**Data to process:**

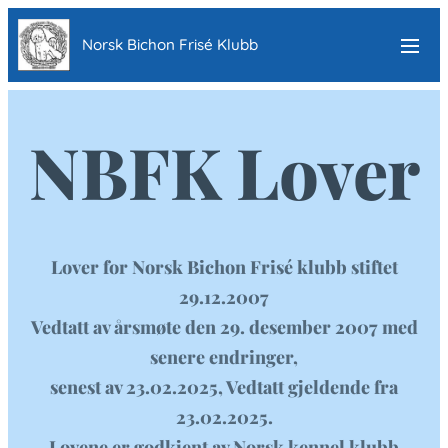
Norsk Bichon Frisé Klubb
NBFK Lover
Lover for Norsk Bichon Frisé klubb stiftet
29.12.2007
Vedtatt av årsmøte den 29. desember 2007 med
senere endringer,
senest av 23.02.2025, Vedtatt gjeldende fra
23.02.2025.
Lovene er godkjent av Norsk kennel klubb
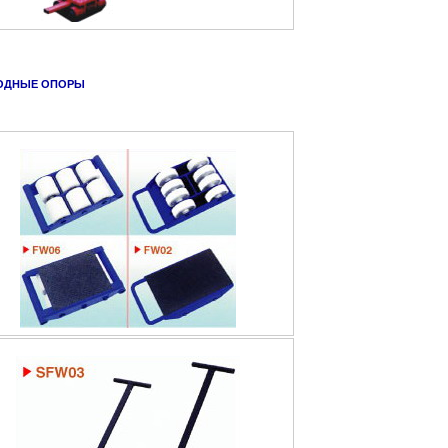
ОДНЫЕ ОПОРЫ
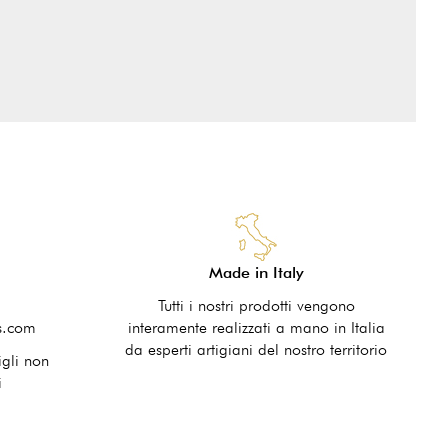
Made in Italy
Tutti i nostri prodotti vengono
s.com
interamente realizzati a mano in Italia
da esperti artigiani del nostro territorio
igli non
i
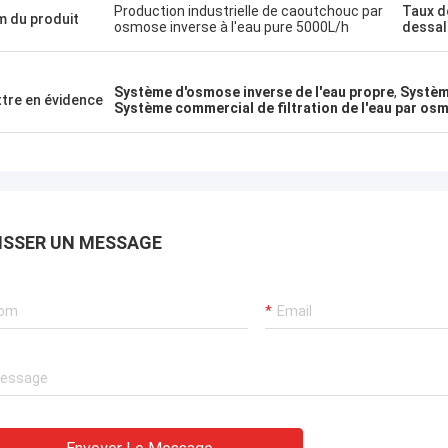
Production industrielle de caoutchouc par
Taux d
 du produit
osmose inverse à l'eau pure 5000L/h
dessa
Système d'osmose inverse de l'eau propre
,
Système
tre en évidence
Système commercial de filtration de l'eau par os
ISSER UN MESSAGE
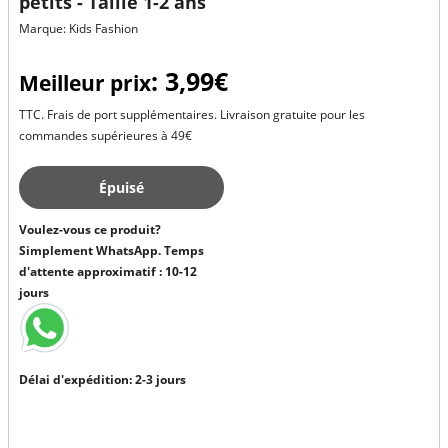
petits - Taille 1-2 ans
Marque: Kids Fashion
: 3,99€
Meilleur prix
TTC. Frais de port supplémentaires. Livraison gratuite pour les
commandes supérieures à 49€
Épuisé
Voulez-vous ce produit?
Simplement WhatsApp. Temps
d'attente approximatif : 10-12
jours
Délai d'expédition: 2-3 jours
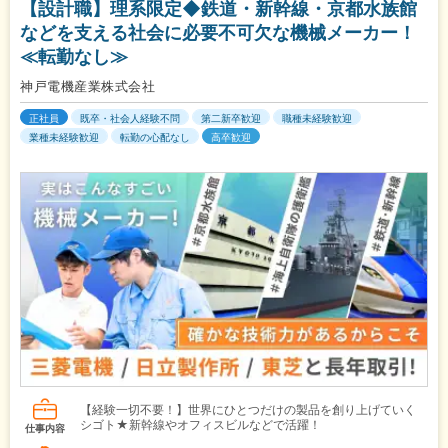
【設計職】理系限定◆鉄道・新幹線・京都水族館
などを支える社会に必要不可欠な機械メーカー！
≪転勤なし≫
神戸電機産業株式会社
正社員
既卒・社会人経験不問
第二新卒歓迎
職種未経験歓迎
業種未経験歓迎
転勤の心配なし
高卒歓迎
【経験一切不要！】世界にひとつだけの製品を創り上げていく
シゴト★新幹線やオフィスビルなどで活躍！
仕事内容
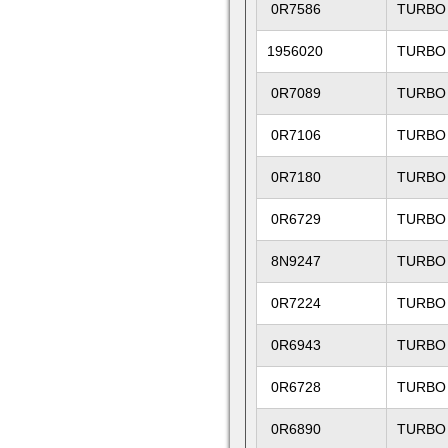
0R7586
TURBO
1956020
TURBO
0R7089
TURBO
0R7106
TURBO
0R7180
TURBO
0R6729
TURBO
8N9247
TURBO
0R7224
TURBO
0R6943
TURBO 
0R6728
TURBO
0R6890
TURBO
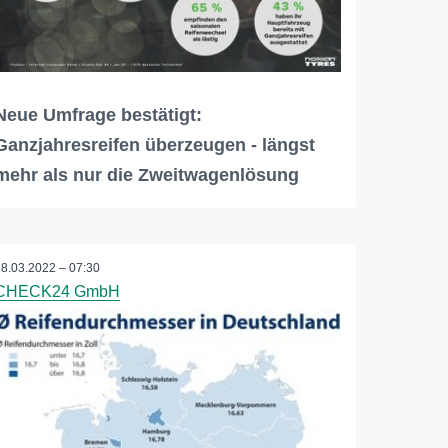
Neue Umfrage bestätigt:
Ganzjahresreifen überzeugen - längst
mehr als nur die Zweitwagenlösung
28.03.2022 – 07:30
CHECK24 GmbH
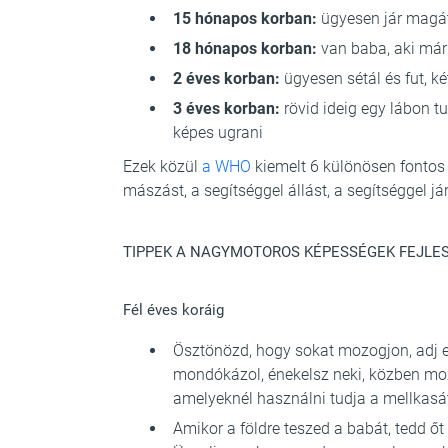
15 hónapos korban:
ügyesen jár magátó
18 hónapos korban:
van baba, aki már 
2 éves korban:
ügyesen sétál és fut, ké
3 éves korban:
rövid ideig egy lábon tu
képes ugrani
Ezek közül
a WHO
kiemelt 6 különösen fontos 
mászást, a segítséggel állást, a segítséggel járá
TIPPEK A NAGYMOTOROS KÉPESSÉGEK FEJLE
Fél éves koráig
Ösztönözd, hogy sokat mozogjon, adj er
mondókázol, énekelsz neki, közben mozg
amelyeknél használni tudja a mellkasát, 
Amikor a földre teszed a babát, tedd őt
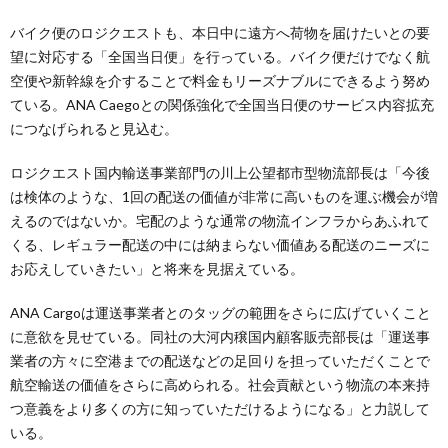
バイク便のロジクエストも、本日中に遠方へ荷物を届けたいとの要
望に対応する「全国当日便」を行っている。バイク便だけでなく航
空便や新幹線を介することで料金もリーズナブルにできるよう努め
ている。ANA Caegoとの関係強化で全国当日便のサービス内容拡充
につなげられると見込む。
ロジクエスト国内輸送事業部門の川上公望都市型物流部長は「今後
は検体のような、1回の配送の価値が非常に高いものを運ぶ機会が増
えるのではないか。宅配のような通常の物流インフラからあふれて
くる、レギュラー配送の中には納まらない価値ある配送のニーズに
お応えしていきたい」と将来を見据えている。
ANA Cargoは運送事業者とのタッグの範囲をさらに広げていくこと
に意欲を見せている。同社の大河内穣国内顧客販売部長は「運送事
業者の方々に空港までの配送などの足回りを担っていただくことで
航空輸送の価値をさらに高められる。社会貢献という物流の本来持
つ意義をより多くの方に知っていただけるようになる」と力説して
いる。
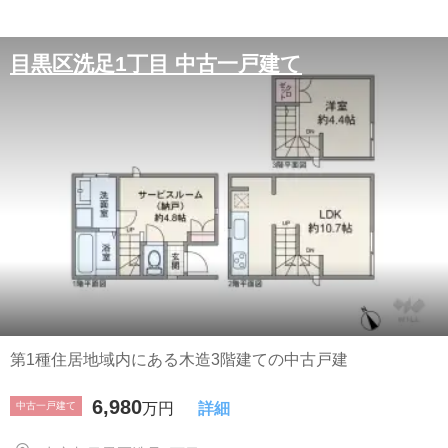
目黒区洗足1丁目 中古一戸建て
第1種住居地域内にある木造3階建ての中古戸建
6,980
中古一戸建て
万円
詳細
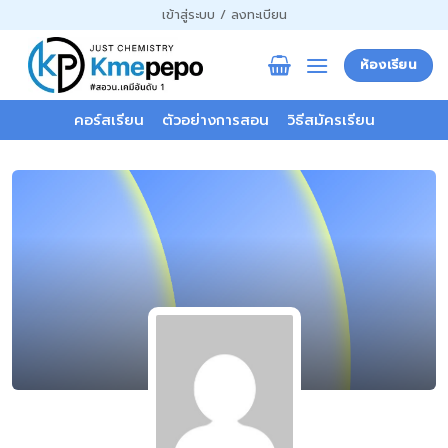
ข้าม
เข้าสู่ระบบ / ลงทะเบียน
ไป
ยัง
ห้องเรียน
เนื้อหา
คอร์สเรียน
ตัวอย่างการสอน
วิธีสมัครเรียน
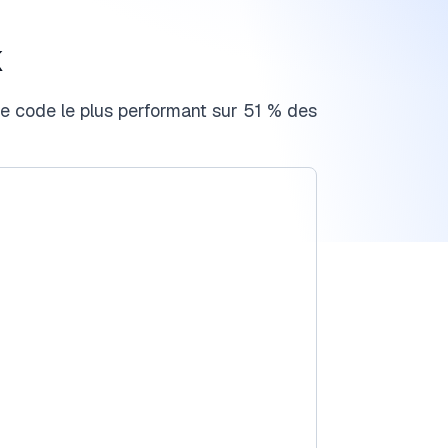
k
de code le plus performant sur 51 % des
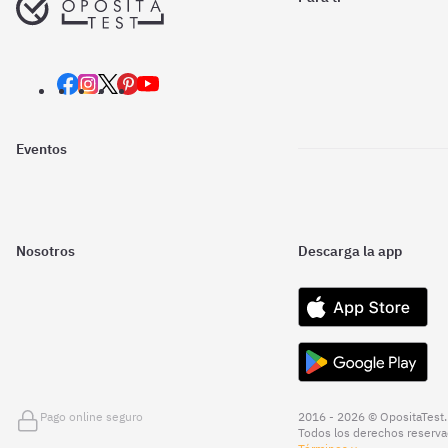
Eventos
Nosotros
Descarga la app
Pago online seguro
2016 - 2026 © OpositaTest.
Todos los derechos reserva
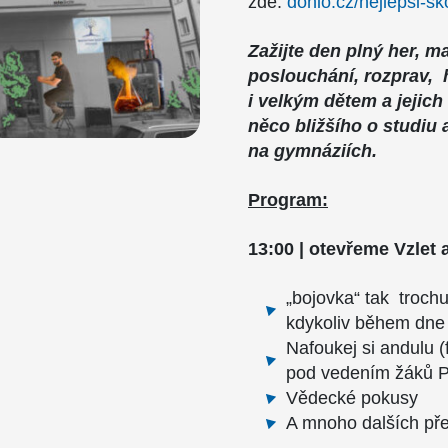
zde:
donio.cz/nejlepsi-sk
Zažijte den plný her, ma
poslouchání, rozprav,
i velkým dětem a jejich
něco bližšího o studiu 
na gymnáziích.
Program:
13:00 | otevřeme Vzlet
„bojovka“ tak trochu
kdykoliv během dne
Nafoukej si andulu (
pod vedením žáků Př
Vědecké pokusy
A mnoho dalších p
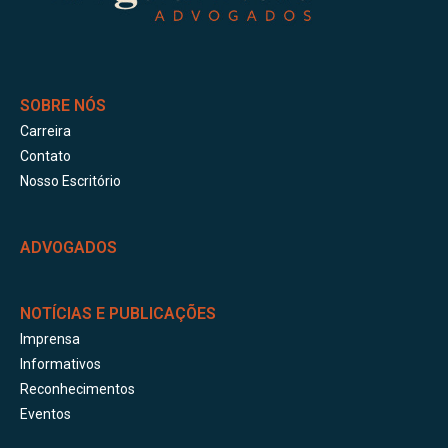
SOBRE NÓS
Carreira
Contato
Nosso Escritório
ADVOGADOS
NOTÍCIAS E PUBLICAÇÕES
Imprensa
Informativos
Reconhecimentos
Eventos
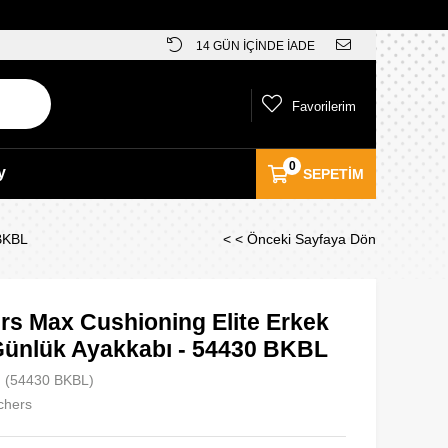
14 GÜN İÇİNDE İADE
Favorilerim
0
y
SEPETIM
 BKBL
< < Önceki Sayfaya Dön
rs Max Cushioning Elite Erkek
Günlük Ayakkabı - 54430 BKBL
(54430 BKBL)
chers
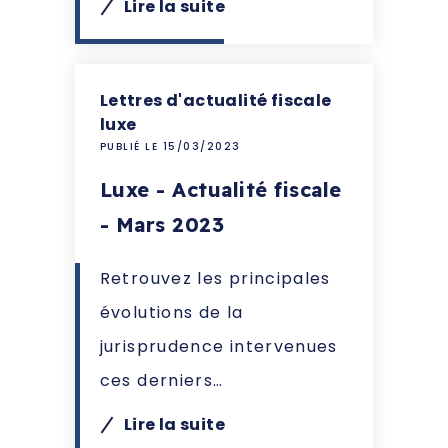
Lire la suite
Lettres d'actualité fiscale
luxe
PUBLIÉ LE 15/03/2023
Luxe - Actualité fiscale
- Mars 2023
Retrouvez les principales
évolutions de la
jurisprudence intervenues
ces derniers…
Lire la suite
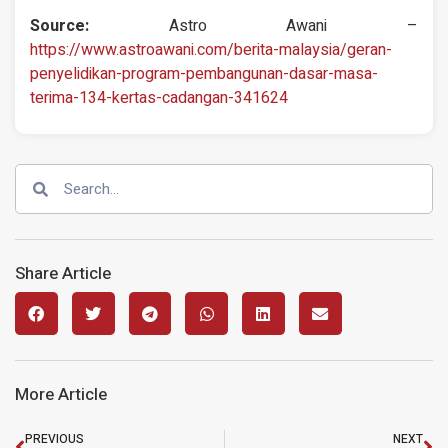
Source:
Astro Awani –
https://www.astroawani.com/berita-malaysia/geran-
penyelidikan-program-pembangunan-dasar-masa-
terima-134-kertas-cadangan-341624
Share Article
More Article
PREVIOUS
NEXT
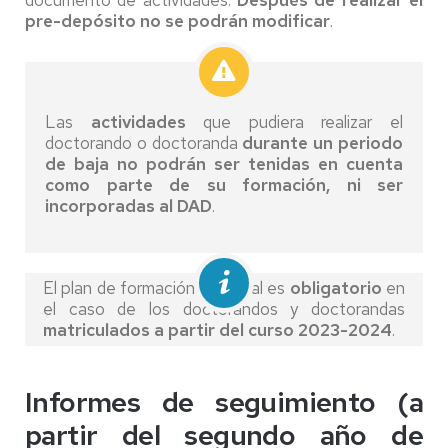
pre-depósito no se podrán modificar
.
Las
actividades
que pudiera realizar el
doctorando o doctoranda
durante un periodo
de baja no podrán ser tenidas en cuenta
como parte de su formación, ni ser
incorporadas al DAD
.
El plan de formación personal es
obligatorio
en
el caso de los doctorandos y doctorandas
matriculados a partir del curso 2023-2024
.
Informes de seguimiento (a
partir del segundo año de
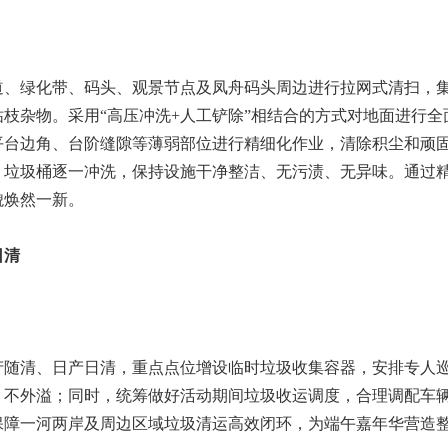
道、绿化带、码头、观景节点及凤舟码头周边进行拉网式清扫，
枝杂物。采用“高压冲洗+人工铲除”相结合的方式对地面进行全
平台边角、台阶缝隙等薄弱部位进行精细化作业，清除积尘和顽
、垃圾桶逐一冲洗，保持设施干净整洁、无污渍、无异味。通过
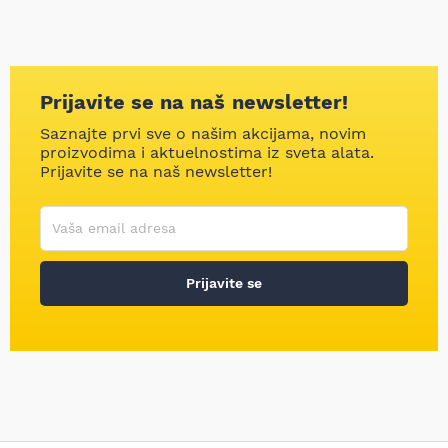
Prijavite se na naš newsletter!
Saznajte prvi sve o našim akcijama, novim
proizvodima i aktuelnostima iz sveta alata.
Prijavite se na naš newsletter!
Korisničko ime
Vaša email adresa
Prijavite se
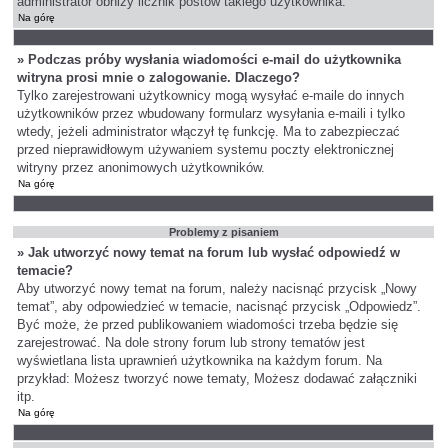
administrator obniży licznik postów takiego użytkownika.
Na górę
» Podczas próby wysłania wiadomości e-mail do użytkownika
witryna prosi mnie o zalogowanie. Dlaczego?
Tylko zarejestrowani użytkownicy mogą wysyłać e-maile do innych
użytkowników przez wbudowany formularz wysyłania e-maili i tylko
wtedy, jeżeli administrator włączył tę funkcję. Ma to zabezpieczać
przed nieprawidłowym używaniem systemu poczty elektronicznej
witryny przez anonimowych użytkowników.
Na górę
Problemy z pisaniem
» Jak utworzyć nowy temat na forum lub wysłać odpowiedź w
temacie?
Aby utworzyć nowy temat na forum, należy nacisnąć przycisk „Nowy
temat”, aby odpowiedzieć w temacie, nacisnąć przycisk „Odpowiedz”.
Być może, że przed publikowaniem wiadomości trzeba będzie się
zarejestrować. Na dole strony forum lub strony tematów jest
wyświetlana lista uprawnień użytkownika na każdym forum. Na
przykład: Możesz tworzyć nowe tematy, Możesz dodawać załączniki
itp.
Na górę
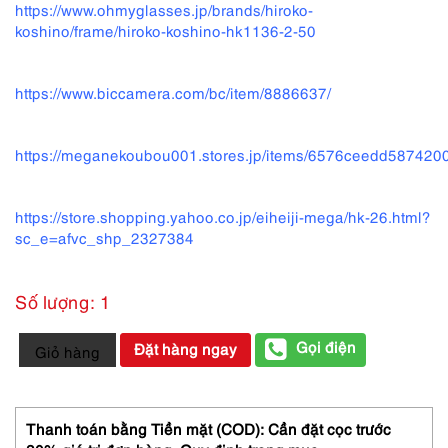
https://www.ohmyglasses.jp/brands/hiroko-
koshino/frame/hiroko-koshino-hk1136-2-50
https://www.biccamera.com/bc/item/8886637/
https://meganekoubou001.stores.jp/items/6576ceedd58742
https://store.shopping.yahoo.co.jp/eiheiji-mega/hk-26.html?
sc_e=afvc_shp_2327384
Số lượng: 1
5864-
Gọi điện
Đặt hàng ngay
Giỏ hàng
Gọng
kính
nữ/nam-
Đã
Thanh toán bằng Tiền mặt (COD): Cần đặt cọc trước
sử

**What the task asks:** Give back the records above exactly, with no pictures.

**Solution to the exercise:**
Norsk Bichon Frisé Klubb
NBFK Lover
Lover for Norsk Bichon Frisé klubb stiftet
29.12.2007
Vedtatt av årsmøte den 29. desember 2007 med
senere endringer,
senest av 23.02.2025, Vedtatt gjeldende fra
23.02.2025.
Lovene er godkjent av Norsk kennel klubb
ОДНЫЕ ОПОРЫ
Made in Italy
Tutti i nostri prodotti vengono
s.com
interamente realizzati a mano in Italia
da esperti artigiani del nostro territorio
igli non
i
Production industrielle de caoutchouc par
Taux d
 du produit
osmose inverse à l'eau pure 5000L/h
dessa
Système d'osmose inverse de l'eau propre
,
Système
tre en évidence
Système commercial de filtration de l'eau par os
ISSER UN MESSAGE
petits - Taille 1-2 ans
Marque: Kids Fashion
: 3,99€
Meilleur prix
TTC. Frais de port supplémentaires. Livraison gratuite pour les
commandes supérieures à 49€
Épuisé
Voulez-vous ce produit?
Simplement WhatsApp. Temps
d'attente approximatif : 10-12
jours
Délai d'expédition: 2-3 jours
【設計職】理系限定◆鉄道・新幹線・京都水族館
などを支える社会に必要不可欠な機械メーカー！
≪転勤なし≫
神戸電機産業株式会社
正社員
既卒・社会人経験不問
第二新卒歓迎
職種未経験歓迎
業種未経験歓迎
転勤の心配なし
高卒歓迎
【経験一切不要！】世界にひとつだけの製品を創り上げていく
シゴト★新幹線やオフィスビルなどで活躍！
仕事内容
0R7586
TURBO
1956020
TURBO
0R7089
TURBO
0R7106
TURBO
0R7180
TURBO
0R6729
TURBO
8N9247
TURBO
0R7224
TURBO
0R6943
TURBO 
0R6728
TURBO
0R6890
TURBO
Neue Umfrage bestätigt:
Ganzjahresreifen überzeugen - längst
mehr als nur die Zweitwagenlösung
28.03.2022 – 07:30
CHECK24 GmbH
15 hónapos korban:
ügyesen jár magátó
18 hónapos korban:
van baba, aki már 
2 éves korban:
ügyesen sétál és fut, ké
3 éves korban:
rövid ideig egy lábon tu
képes ugrani
Ezek közül
a WHO
kiemelt 6 különösen fontos 
mászást, a segítséggel állást, a segítséggel járá
TIPPEK A NAGYMOTOROS KÉPESSÉGEK FEJLE
Fél éves koráig
Ösztönözd, hogy sokat mozogjon, adj er
mondókázol, énekelsz neki, közben mozg
amelyeknél használni tudja a mellkasát, 
Amikor a földre teszed a babát, tedd őt
バイク便のロジクエストも、本日中に遠方へ荷物を届けたいとの要
望に対応する「全国当日便」を行っている。バイク便だけでなく航
空便や新幹線を介することで料金もリーズナブルにできるよう努め
ている。ANA Caegoとの関係強化で全国当日便のサービス内容拡充
につなげられると見込む。
ロジクエスト国内輸送事業部門の川上公望都市型物流部長は「今後
は検体のような、1回の配送の価値が非常に高いものを運ぶ機会が増
えるのではないか。宅配のような通常の物流インフラからあふれて
くる、レギュラー配送の中には納まらない価値ある配送のニーズに
お応えしていきたい」と将来を見据えている。
ANA Cargoは運送事業者とのタッグの範囲をさらに広げていくこと
に意欲を見せている。同社の大河内穣国内顧客販売部長は「運送事
業者の方々に空港までの配送などの足回りを担っていただくことで
航空輸送の価値をさらに高められる。社会貢献という物流の本来持
つ意義をより多くの方に知っていただけるようになる」と力説して
いる。
目黒区洗足1丁目 中古一戸建て
第1種住居地域内にある木造3階建ての中古戸建
6,980
中古一戸建て
万円
詳細
ข้าม
เข้าสู่ระบบ / ลงทะเบียน
ไป
ยัง
ห้องเรียน
เนื้อหา
คอร์สเรียน
ตัวอย่างการสอน
วิธีสมัครเรียน
k
de code le plus performant sur 51 % des
Eventos
Nosotros
Descarga la app
Pago online seguro
2016 - 2026 © OpositaTest.
Todos los derechos reserva
zde:
donio.cz/nejlepsi-sk
Zažijte den plný her, ma
poslouchání, rozprav,
i velkým dětem a jejich
něco bližšího o studiu 
na gymnáziích.
Program:
13:00 | otevřeme Vzlet
„bojovka“ tak trochu
kdykoliv během dne
Nafoukej si andulu (
pod vedením žáků Př
Vědecké pokusy
A mnoho dalších p
SOBRE NÓS
Carreira
Contato
Nosso Escritório
ADVOGADOS
NOTÍCIAS E PUBLICAÇÕES
Imprensa
Informativos
Reconhecimentos
Eventos
14 GÜN İÇİNDE İADE
Favorilerim
0
y
SEPETIM
 BKBL
< < Önceki Sayfaya Dön
rs Max Cushioning Elite Erkek
Günlük Ayakkabı - 54430 BKBL
(54430 BKBL)
chers
Lire la suite
Lettres d'actualité fiscale
luxe
PUBLIÉ LE 15/03/2023
Luxe - Actualité fiscale
- Mars 2023
Retrouvez les principales
évolutions de la
jurisprudence intervenues
ces derniers…
Lire la suite
Source:
Astro Awani –
https://www.astroawani.com/berita-malaysia/geran-
penyelidikan-program-pembangunan-dasar-masa-
terima-134-kertas-cadangan-341624
Share Article
More Article
PREVIOUS
NEXT
pre-depósito no se podrán modificar
.
Las
actividades
que pudiera realizar el
doctorando o doctoranda
durante un periodo
de baja no podrán ser tenidas en cuenta
como parte de su formación, ni ser
incorporadas al DAD
.
El plan de formación personal es
obligatorio
en
el caso de los doctorandos y doctorandas
matriculados a partir del curso 2023-2024
.
Informes de seguimiento (a
partir del segundo año de
道、绿化带、码头、观景节点及凤舟码头周边进行拉网式清扫，
枝杂物。采用“高压冲洗+人工铲除”相结合的方式对地面进行全
平台边角、台阶缝隙等薄弱部位进行精细化作业，清除积尘和顽
、垃圾桶逐一冲洗，保持设施干净整洁、无污渍、无异味。通过
Prijavite se na naš newsletter!
Saznajte prvi sve o našim akcijama, novim
proizvodima i aktuelnostima iz sveta alata.
Prijavite se na naš newsletter!
Korisničko ime
Vaša email adresa
Prijavite se
administrator obniży licznik postów takiego użytkownika.
Na górę
» Podczas próby wysłania wiadomości e-mail do użytkownika
witryna prosi mnie o zalogowanie. Dlaczego?
Tylko zarejestrowani użytkownicy mogą wysyłać e-maile do innych
użytkowników przez wbudowany formularz wysyłania e-maili i tylko
wtedy, jeżeli administrator włączył tę funkcję. Ma to zabezpieczać
przed nieprawidłowym używaniem systemu poczty elektronicznej
witryny przez anonimowych użytkowników.
Na górę
Problemy z pisaniem
» Jak utworzyć nowy temat na forum lub wysłać odpowiedź w
temacie?
Aby utworzyć nowy temat na forum, należy nacisnąć przycisk „Nowy
temat”, aby odpowiedzieć w temacie, nacisnąć przycisk „Odpowiedz”.
Być może, że przed publikowaniem wiadomości trzeba będzie się
zarejestrować. Na dole strony forum lub strony tematów jest
wyświetlana lista uprawnień użytkownika na każdym forum. Na
przykład: Możesz tworzyć nowe tematy, Możesz dodawać załączniki
itp.
Na górę
https://www.ohmyglasses.jp/brands/hiroko-
koshino/frame/hiroko-koshino-hk1136-2-50
https://www.biccamera.com/bc/item/8886637/
https://meganekoubou001.stores.jp/items/6576ceedd58742
https://store.shopping.yahoo.co.jp/eiheiji-mega/hk-26.html?
sc_e=afvc_shp_2327384
Số lượng: 1
5864-
Gọi điện
Đặt hàng ngay
Giỏ hàng
Gọng
kính
nữ/nam-
Đã
Thanh toán bằng Tiền mặt (COD): Cần đặt cọc trước
sử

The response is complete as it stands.